Secretary of State James A. Baker III said Wednesday the United States will strike "suddenly, massively and decisively" if military force is needed to get Saddam Hussein out of Kuwait.

Testifying before Congress, Baker staked out a hard line against Saddam. He said his proposed trip to Baghdad later this month was not an opening for negotiations."This is not to be a meeting of negotiation over the terms of the U.N. resolutions," Baker said, adding that he would stick with the international demands for complete and immediate Iraqi withdrawal from Kuwait.

Baker stopped short of saying the Bush administration would launch an attack to liberate Kuwait after Jan. 15, the deadline established last week by the United Nations

Security Council. But he left no doubt about the administration's determination to remove Saddam quickly.

"If it (force) must be used, it will be used suddenly, massively and decisively," he told the Senate Foreign Relations Committee.

Meanwhile, Israel issued a veiled warning to take matters into its own hands if the United States fails to act.

Iraq on Wednesday began processing exit permits for more than 3,200 Soviet citizens, and Soviet officials said they were willing to discuss compensation for terminating the Soviets' work contracts, as Iraq demanded.

The United States, meanwhile, was preparing to seek more help from NATO allies in transporting troops to the Persian Gulf, and the Philippines government increased fuel prices by nearly 50 percent as a result of rising prices brought on by the gulf crisis.

Baker told lawmakers the U.N.-imposed embargo "has had little, if any, effect" on Iraq's "inclination to withdraw."

"Congress and the American people must tell Saddam Hussein in unmistakable actions and words: `Get out of Kuwait now or risk all.' "

President Bush, on a visit to South America, said he disagreed with those who believe that sanctions should be given up to 18 months to work.

"I've not been one who's been convinced that sanctions alone will bring him (Saddam) to his senses," Bush said Tuesday in Uruguay. (See story on A2.)

In Israel, there was increasing concern about how firmly the United States was prepared to act against Iraq.

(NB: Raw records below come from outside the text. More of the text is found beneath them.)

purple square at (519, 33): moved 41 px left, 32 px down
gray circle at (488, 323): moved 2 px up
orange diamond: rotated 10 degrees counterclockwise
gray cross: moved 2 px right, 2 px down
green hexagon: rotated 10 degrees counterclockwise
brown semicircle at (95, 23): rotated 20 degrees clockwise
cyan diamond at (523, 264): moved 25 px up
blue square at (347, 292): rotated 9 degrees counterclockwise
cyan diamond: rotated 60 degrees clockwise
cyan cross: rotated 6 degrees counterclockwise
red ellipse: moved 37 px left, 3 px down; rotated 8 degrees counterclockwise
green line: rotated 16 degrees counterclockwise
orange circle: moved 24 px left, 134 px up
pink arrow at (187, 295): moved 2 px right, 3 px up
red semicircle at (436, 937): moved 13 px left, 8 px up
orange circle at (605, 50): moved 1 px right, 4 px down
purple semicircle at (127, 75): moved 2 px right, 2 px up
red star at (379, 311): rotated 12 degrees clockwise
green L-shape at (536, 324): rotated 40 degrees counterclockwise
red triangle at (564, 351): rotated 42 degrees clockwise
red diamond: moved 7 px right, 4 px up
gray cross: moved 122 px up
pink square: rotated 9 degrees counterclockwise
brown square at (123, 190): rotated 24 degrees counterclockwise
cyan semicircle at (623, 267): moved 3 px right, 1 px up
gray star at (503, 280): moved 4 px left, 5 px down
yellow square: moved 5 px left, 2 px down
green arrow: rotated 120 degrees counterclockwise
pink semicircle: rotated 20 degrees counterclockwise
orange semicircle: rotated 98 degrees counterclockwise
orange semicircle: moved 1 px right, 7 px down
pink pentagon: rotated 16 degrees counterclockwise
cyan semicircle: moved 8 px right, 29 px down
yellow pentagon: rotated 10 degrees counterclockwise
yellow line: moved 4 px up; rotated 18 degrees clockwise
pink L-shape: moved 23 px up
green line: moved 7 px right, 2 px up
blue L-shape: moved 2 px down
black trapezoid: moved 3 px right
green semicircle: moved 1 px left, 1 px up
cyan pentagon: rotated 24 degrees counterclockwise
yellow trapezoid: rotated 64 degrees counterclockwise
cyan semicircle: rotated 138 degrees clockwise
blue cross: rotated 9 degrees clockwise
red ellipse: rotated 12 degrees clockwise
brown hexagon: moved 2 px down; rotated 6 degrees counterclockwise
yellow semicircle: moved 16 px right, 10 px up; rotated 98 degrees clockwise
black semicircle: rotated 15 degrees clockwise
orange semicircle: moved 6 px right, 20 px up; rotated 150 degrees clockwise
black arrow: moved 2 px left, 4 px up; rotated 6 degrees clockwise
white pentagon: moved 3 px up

An Israeli newspaper, Haaretz, said Wednesday that Israel has tacitly warned the United States that it will feel free to deal with the Iraqi military threat if the United States doesn't. Israeli officials said the report "went too far," but stressed they were watching Bush's latest diplomatic moves in the gulf "very carefully."

Iraq has accepted Bush's offer to send Baker to Baghdad and to receive Iraqi Foreign Minister Tariq Aziz in Washington.

On the timing of that meeting, a member of the Palestine Liberation Organization's executive committee, Yasser Abed-Rabbo, told Radio France Internationale Wednesday that Bush would meet with Aziz on Dec. 17.

White House spokesman Bill Harlow said no specific date had been set for the Aziz meeting. Bush had said it would take place the week of Dec. 10.

Meanwhile, oil prices fell and stocks rallied on a report that Iraq is willing to withdraw from Kuwait if allowed to keep a disputed section of a border-straddling oil field.

Britain's Sky television news said Saddam was proposing to relinquish all of Kuwait but the southern end of the Rumailah oil field.

Iraqi unaware of pullout report

Iraq's ambassador to the United States, Mohammed al-Mashat, was asked Wednesday about the British report.

"I haven't heard that, but all I can say is negotiations involve give and take. I let you conclude what it means," he said in an interview on CBS.

Economic effects of the gulf crisis are being felt far beyond Iraq.

Philippine President Corazon Aquino's government Wednesday raised fuel prices by more than 45 percent because of the soaring cost of crude oil. Long gas lines formed in the hours before the price inrease took effect.

Cheney to seek NATO help

Word that the United States will seek troop-transport help came from a U.S. official in Brussels, who said that Defense Secretary Dick Cheney will ask NATO allies for more help during a two-day meeting starting Thursday.

The official cited a need for planes and ships to bring more American troops and their gear to the gulf, for help in transporting U.S. troops through European ports, and also for more chemical-warfare protective gear.